3) Gouvernance et ROI dès la conception.
Indicateurs clés de performance (KPI) IA regroupant productivité (temps gagné), qualité (taux de corrections), risque (informations d’audit), coût (€/inférence, €/expérience) et adoption (MAU/WAU internes). Sans tableau de bord, le ROI reste invisible.
Recommandations pratiques pour 2026 (approche technique)
- Standardise l’usage de l’IA avec un catalogue d’entreprise (fournisseurs autorisés, guardrails, modèles de prompts) et bloque par défaut le reste.
- Intègre les coûts à l’origine : étiquette par projet, équipe et environnement ; applique politiques d’extinction et réserves ; active des alertes de dépense en temps réel.
- Surveille l’IA comme des microservices : trace des prompts, latence, taux de succès, coût, drift et qualité en sortie selon chaque cas d’usage.
- Consolide le shadow IT avec SSO et découverte continue des SaaS ; crée une change rapide pour « légaliser » les outils utiles et une approche plus progressive pour retirer ceux redondants.
- Évalue la durabilité par charge de travail, pas seulement par le centre de données : PUE/WUE du fournisseur, localisation (mix énergétique), efficacité du modèle et recyclage (recupration de chaleur).
Lectures pour un comité technique
- L’IA deviendra le axe prioritaire de la stratégie — 33 % — mais le vide de ROI persiste — 19 % le priorise : opérer l’IA exige métriques et gouvernance, pas seulement des modèles.
- Les dépenses en IA, SaaS et cloud s’accélèrent (80 %, 73 %) ; la pression budgétaire monte (67 %) : un FinOps avec télémétrie en temps réel devient incontournable.
- La visibilité est essentielle — 85 % la considèrent comme un risque — et le SaaS non autorisé a déjà causé des frictions — 58 % : il faut consolider les plateformes et uniformiser les contrôles.
- La durabilité devient un critère de décision : 94 % la priorisent, 87 % doivent améliorer leur mise en œuvre.
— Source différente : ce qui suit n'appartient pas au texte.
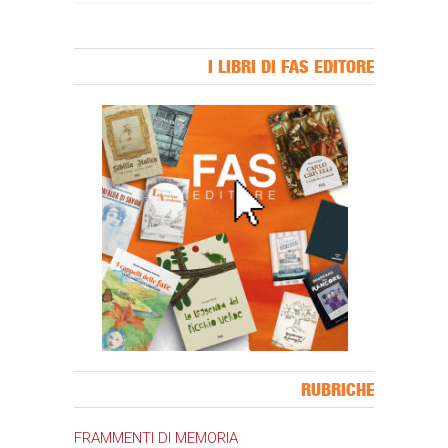
I LIBRI DI FAS EDITORE
Banner Slice
RUBRICHE
FRAMMENTI DI MEMORIA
En IA, efficacité par watt et par euro prédominent.
Conclusion : 2026, de “tester l’IA” à “gérer l’IA”
Le rapport de Flexera esquisse un avenir 2026 où la technologie et la gestion doivent converger. Intégrer l’IA sans données curées, sans observation et sans FinOps revient à risquer de surcoûts et de vulnérabilités. Le secteur a déjà opté pour l’IA ; il ne reste plus qu’à construire la plateforme — à la fois technique et de gouvernance — capable de la rendre durable, sécurisée et rentable.